Constantinos Eleftheriou et al. Mol Autism. .

Abstract

Background: Accurately determining the sample size ("N") of a dataset is a key consideration for experimental design. Misidentification of sample size can lead to pseudoreplication, a process of artificially inflating the number of experimental replicates which systematically underestimates variability, overestimates effect sizes and invalidates statistical tests performed on the data. While many journals have adopted stringent requirements with regard to statistical reporting over the last decade, it remains unknown whether such efforts have had a meaningful impact on statistical rigour.

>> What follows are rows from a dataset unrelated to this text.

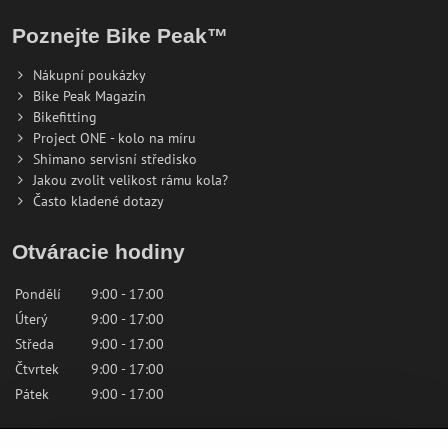
Poznejte Bike Peak™
Nákupní poukázky
Bike Peak Magazin
Bikefitting
Project ONE - kolo na míru
Shimano servisní středisko
Jakou zvolit velikost rámu kola?
Často kladené dotazy
Otváracie hodiny
Pondělí
9:00 - 17:00
Úterý
9:00 - 17:00
Středa
9:00 - 17:00
Čtvrtek
9:00 - 17:00
Pátek
9:00 - 17:00
Sobota
9:00 - 12:00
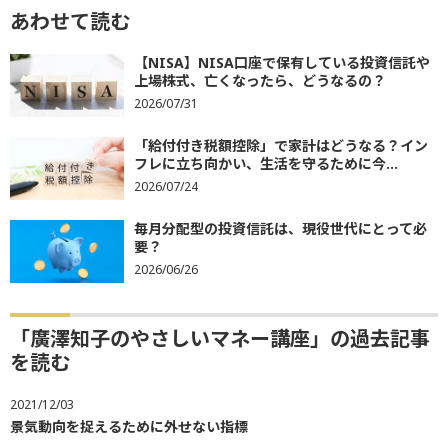
あわせて読む
【NISA】NISA口座で保有している投資信託や
上場株式、亡くなったら、どうなるの？
2026/07/31
「給付付き税額控除」で家計はどうなる？イン
フレに立ち向かい、生活を守るために今...
2026/07/24
毎月分配型の投資信託は、現役世代にとって必
要？
2026/06/26
「廣澤知子のやさしいマネー講座」の過去記事
を読む
2021/12/03
景気動向を捉えるために外せない指標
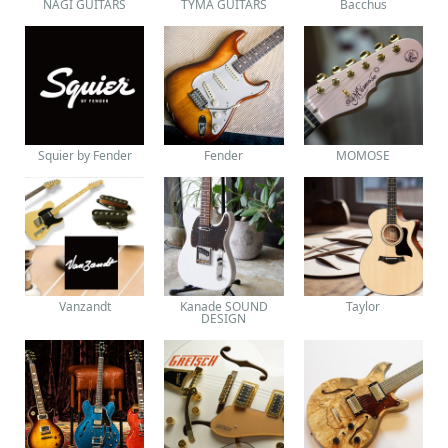
NAGI GUITARS
TYMA GUITARS
Bacchus
Squier by Fender
Fender
MOMOSE
Vanzandt
Kanade SOUND
Taylor
DESIGN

Methods: Here, we evaluated the prevalence of this type of statistical error among neuroscience studies involving animal models of Fragile-X Syndrome (FXS) and those using animal models of neurological disorders at large published between 2001 and 2024.

Results: We found that pseudoreplication was present in the majority of publication, increasing over time despite marked improvements in statistical reporting over the last decade. This trend generalised beyond the FXS literature to rodent studies of neurological disorders at large between 2012 and 2024, suggesting that pseudoreplication remains a widespread issue in the literature.

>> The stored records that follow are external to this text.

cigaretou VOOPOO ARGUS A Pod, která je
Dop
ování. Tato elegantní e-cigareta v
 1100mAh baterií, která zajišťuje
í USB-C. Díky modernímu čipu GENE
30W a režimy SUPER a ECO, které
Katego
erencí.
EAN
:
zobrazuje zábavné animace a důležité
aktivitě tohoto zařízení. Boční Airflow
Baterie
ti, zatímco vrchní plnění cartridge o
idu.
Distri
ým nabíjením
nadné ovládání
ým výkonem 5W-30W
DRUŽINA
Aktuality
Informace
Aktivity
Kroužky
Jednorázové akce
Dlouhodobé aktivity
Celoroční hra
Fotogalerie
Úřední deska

Limitations: The scope of this study was limited to rodent-model studies of neurological disorders which had the potential for being pseudoreplicated, by allowing repeat observations from individual animals. We did not consider reviews or articles whose experimental design could not allow for pseudoreplication, for example studies which reported only behavioural results, or studies which did not use inferential statistics.

Conclusions: These observations identify an urgent need for better standards in experimental design and increased vigilance for this type of error during peer review. While reporting standards have significantly improved over the past two decades, this alone has not been enough to curb the prevalence of pseudoreplication. We offer suggestions for how this can be remedied as well as quantifying the severity of this particular type of statistical error. Although the examined literature concerns a specific neuroscience-related area of research, the implications of pseudoreplication apply to all fields of empirical research.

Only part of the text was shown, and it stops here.